Community stalwart takes own refuge
'He took the knife and pushed it into his stomach.' One of the hardest things to do with domestic violence is walk away.
But when the perpetrator of this incident threatened to kill himself if they left, Barbara Anderson and the victim kept walking although recalling the memory left her shaking. They later found out he had a phone book under his top, but the incident merely adds to the list of things Barbara has dealt with over the 20 years as co-ordinator of Gladstone's Louise Lodge Women's Refuge.
Last night her retirement party was at the Parish Hall with local dignitaries celebrating her contribution and dedication to the community.
Few have been a coordinator for 20 years. Barbara has had a hard time making people realise the good work her staff did.
"Dealing with people in crisis brings its own stresses,'' Barbara said.
'Frustrations come from not having the community support. It takes a long time to earn that support ? you have to show them what you do.
'It's breaking down that myth that women's shelters aren't run by radical feminists.'
The job and community support has come along way since Barbara started and there have been plenty of good times as well.
'The police had arrested this man and there was a baby of eight months and a three-year-old,'' Barbara said. "There was no food in the house - nothing. And the money had been spent on drugs.

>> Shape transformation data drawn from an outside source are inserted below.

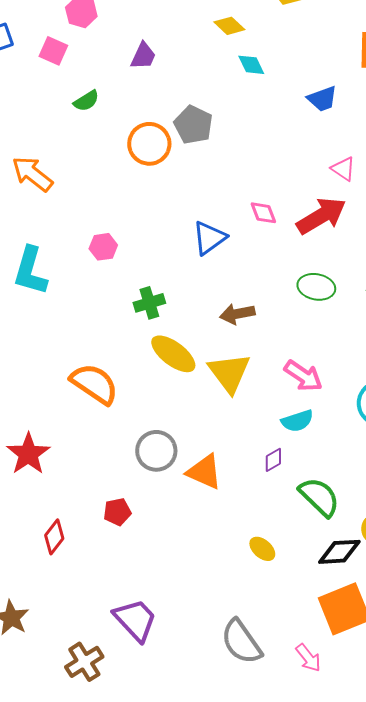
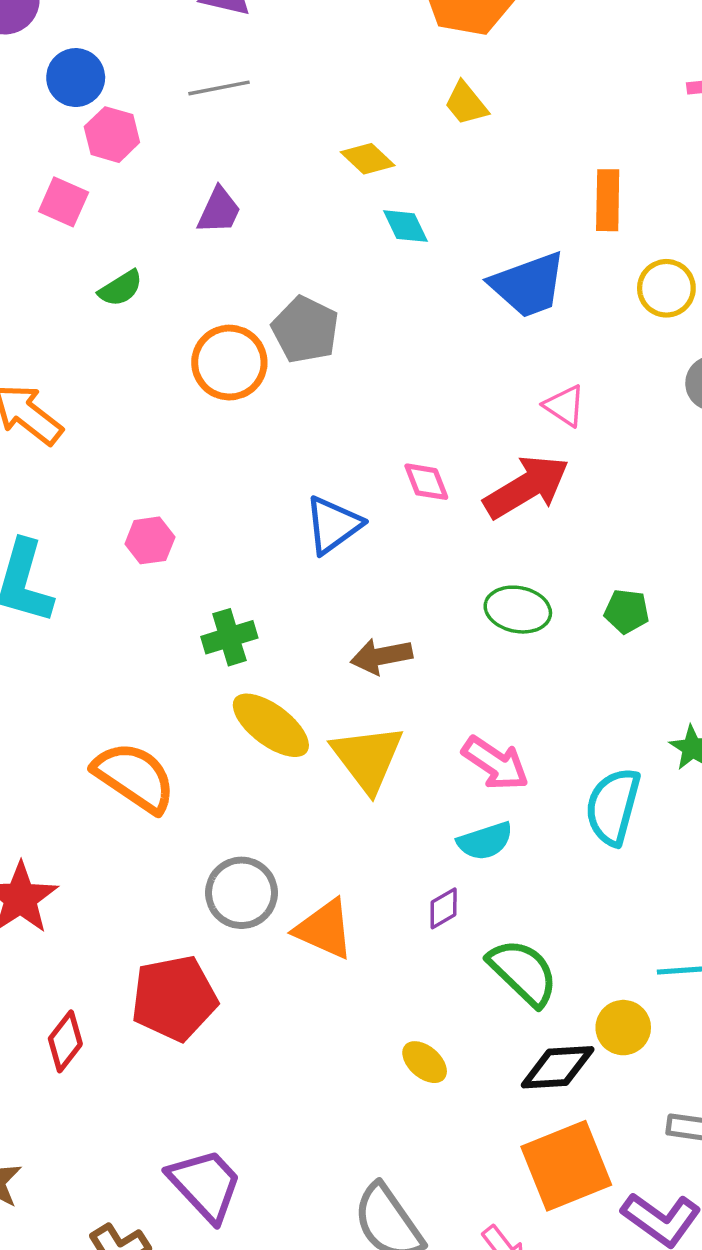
blue trapezoid: (322, 99) -> (528, 285), size x1.5
red pentagon: (117, 512) -> (174, 998), size x1.8

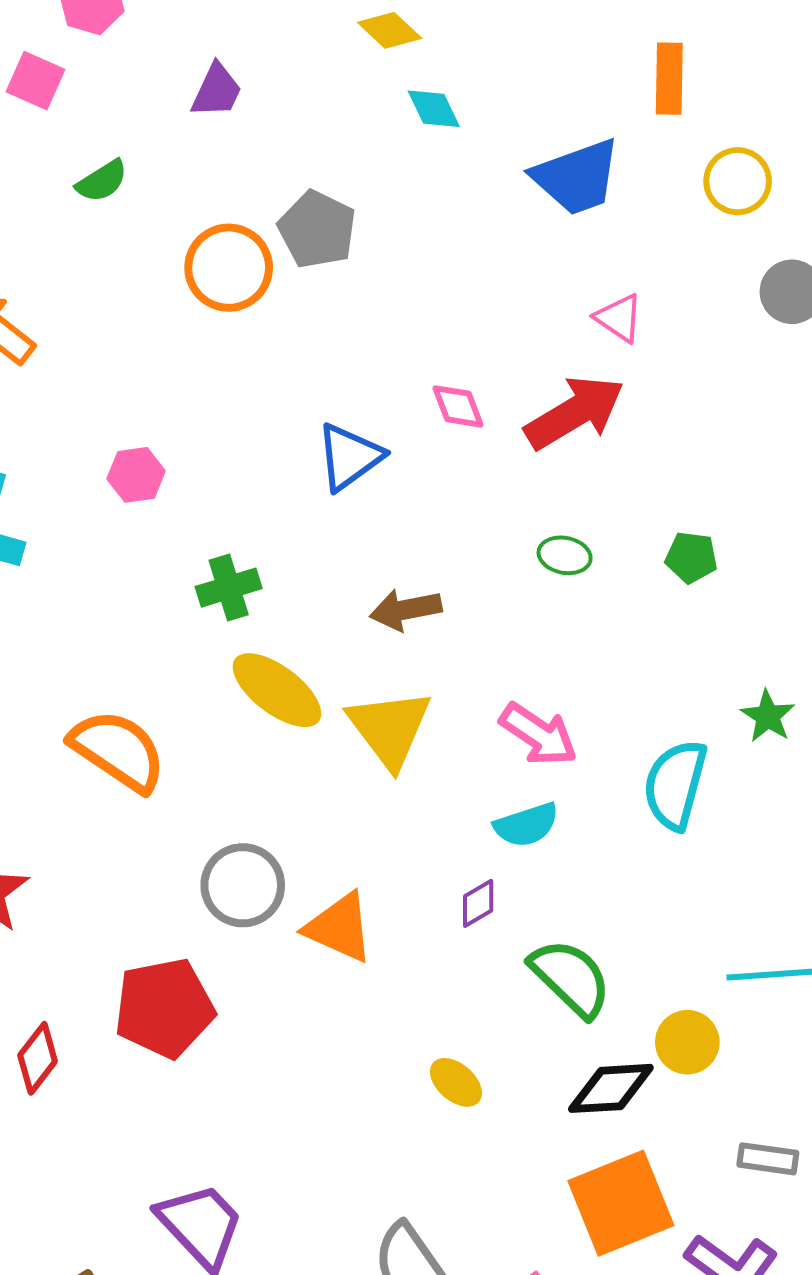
green ellipse: (518, 610) -> (565, 555), size x0.7

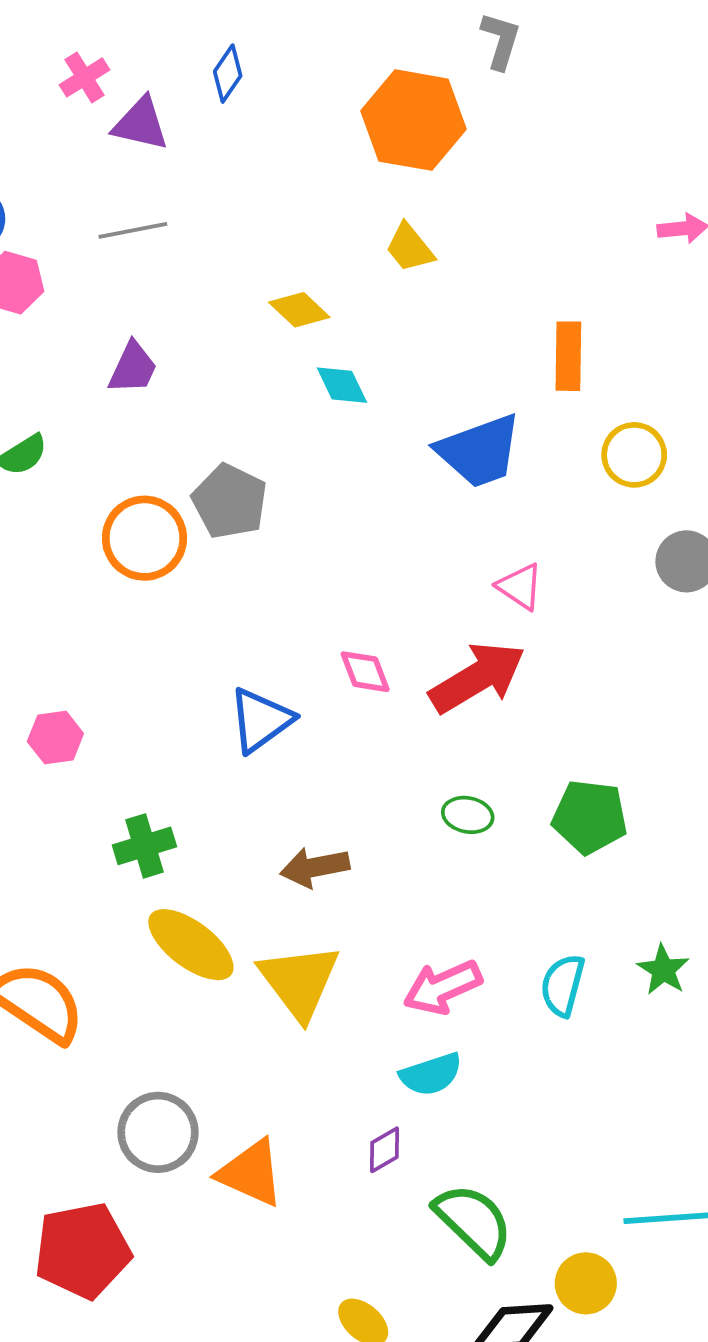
green pentagon: (691, 557) -> (590, 817), size x1.5
pink arrow: (538, 734) -> (443, 987), turned 122
cyan semicircle: (675, 785) -> (563, 985), moved, size x0.7

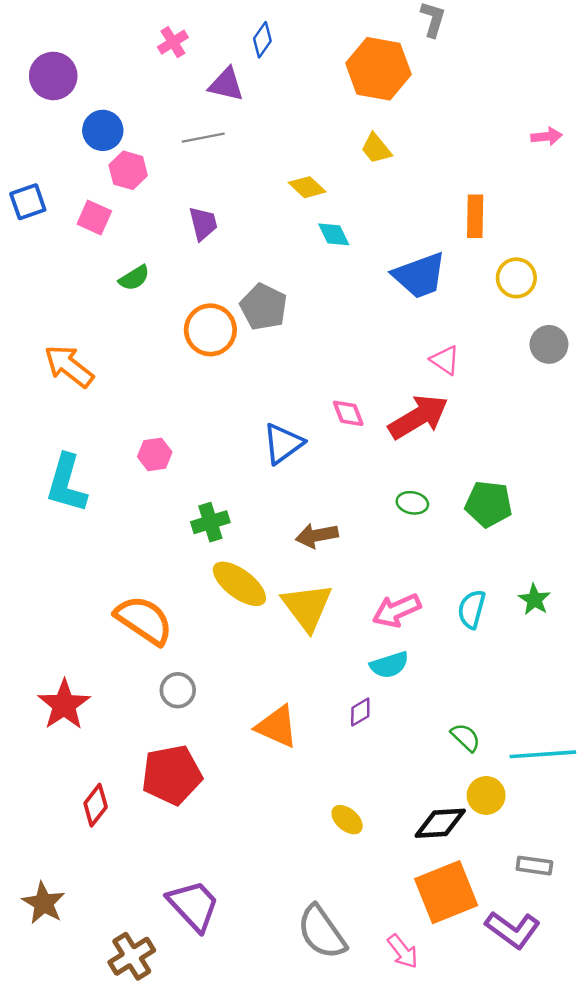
purple triangle: (141, 124) -> (226, 84), moved
purple trapezoid: (133, 368) -> (203, 223), turned -39
gray circle: (158, 1132) -> (178, 690), moved, size x0.7
green semicircle: (474, 1221) -> (466, 737), moved, size x0.6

'After they had stayed a few days the three year-old boy said to me 'I like this house... 'cause I can have bread.'
'The small things have been the most significant.'
Barbara said the families in plight hasn't changed and there's probably more domestic violence than ever, but thanks to Barbara, the facilities have been set up and more people can be helped.
Barbara is looking forward to retiring although she will continue to help with two other community groups.
She said she'll miss the camaraderie and opportunity to support the families but will enjoy spending more time with her husband and dog.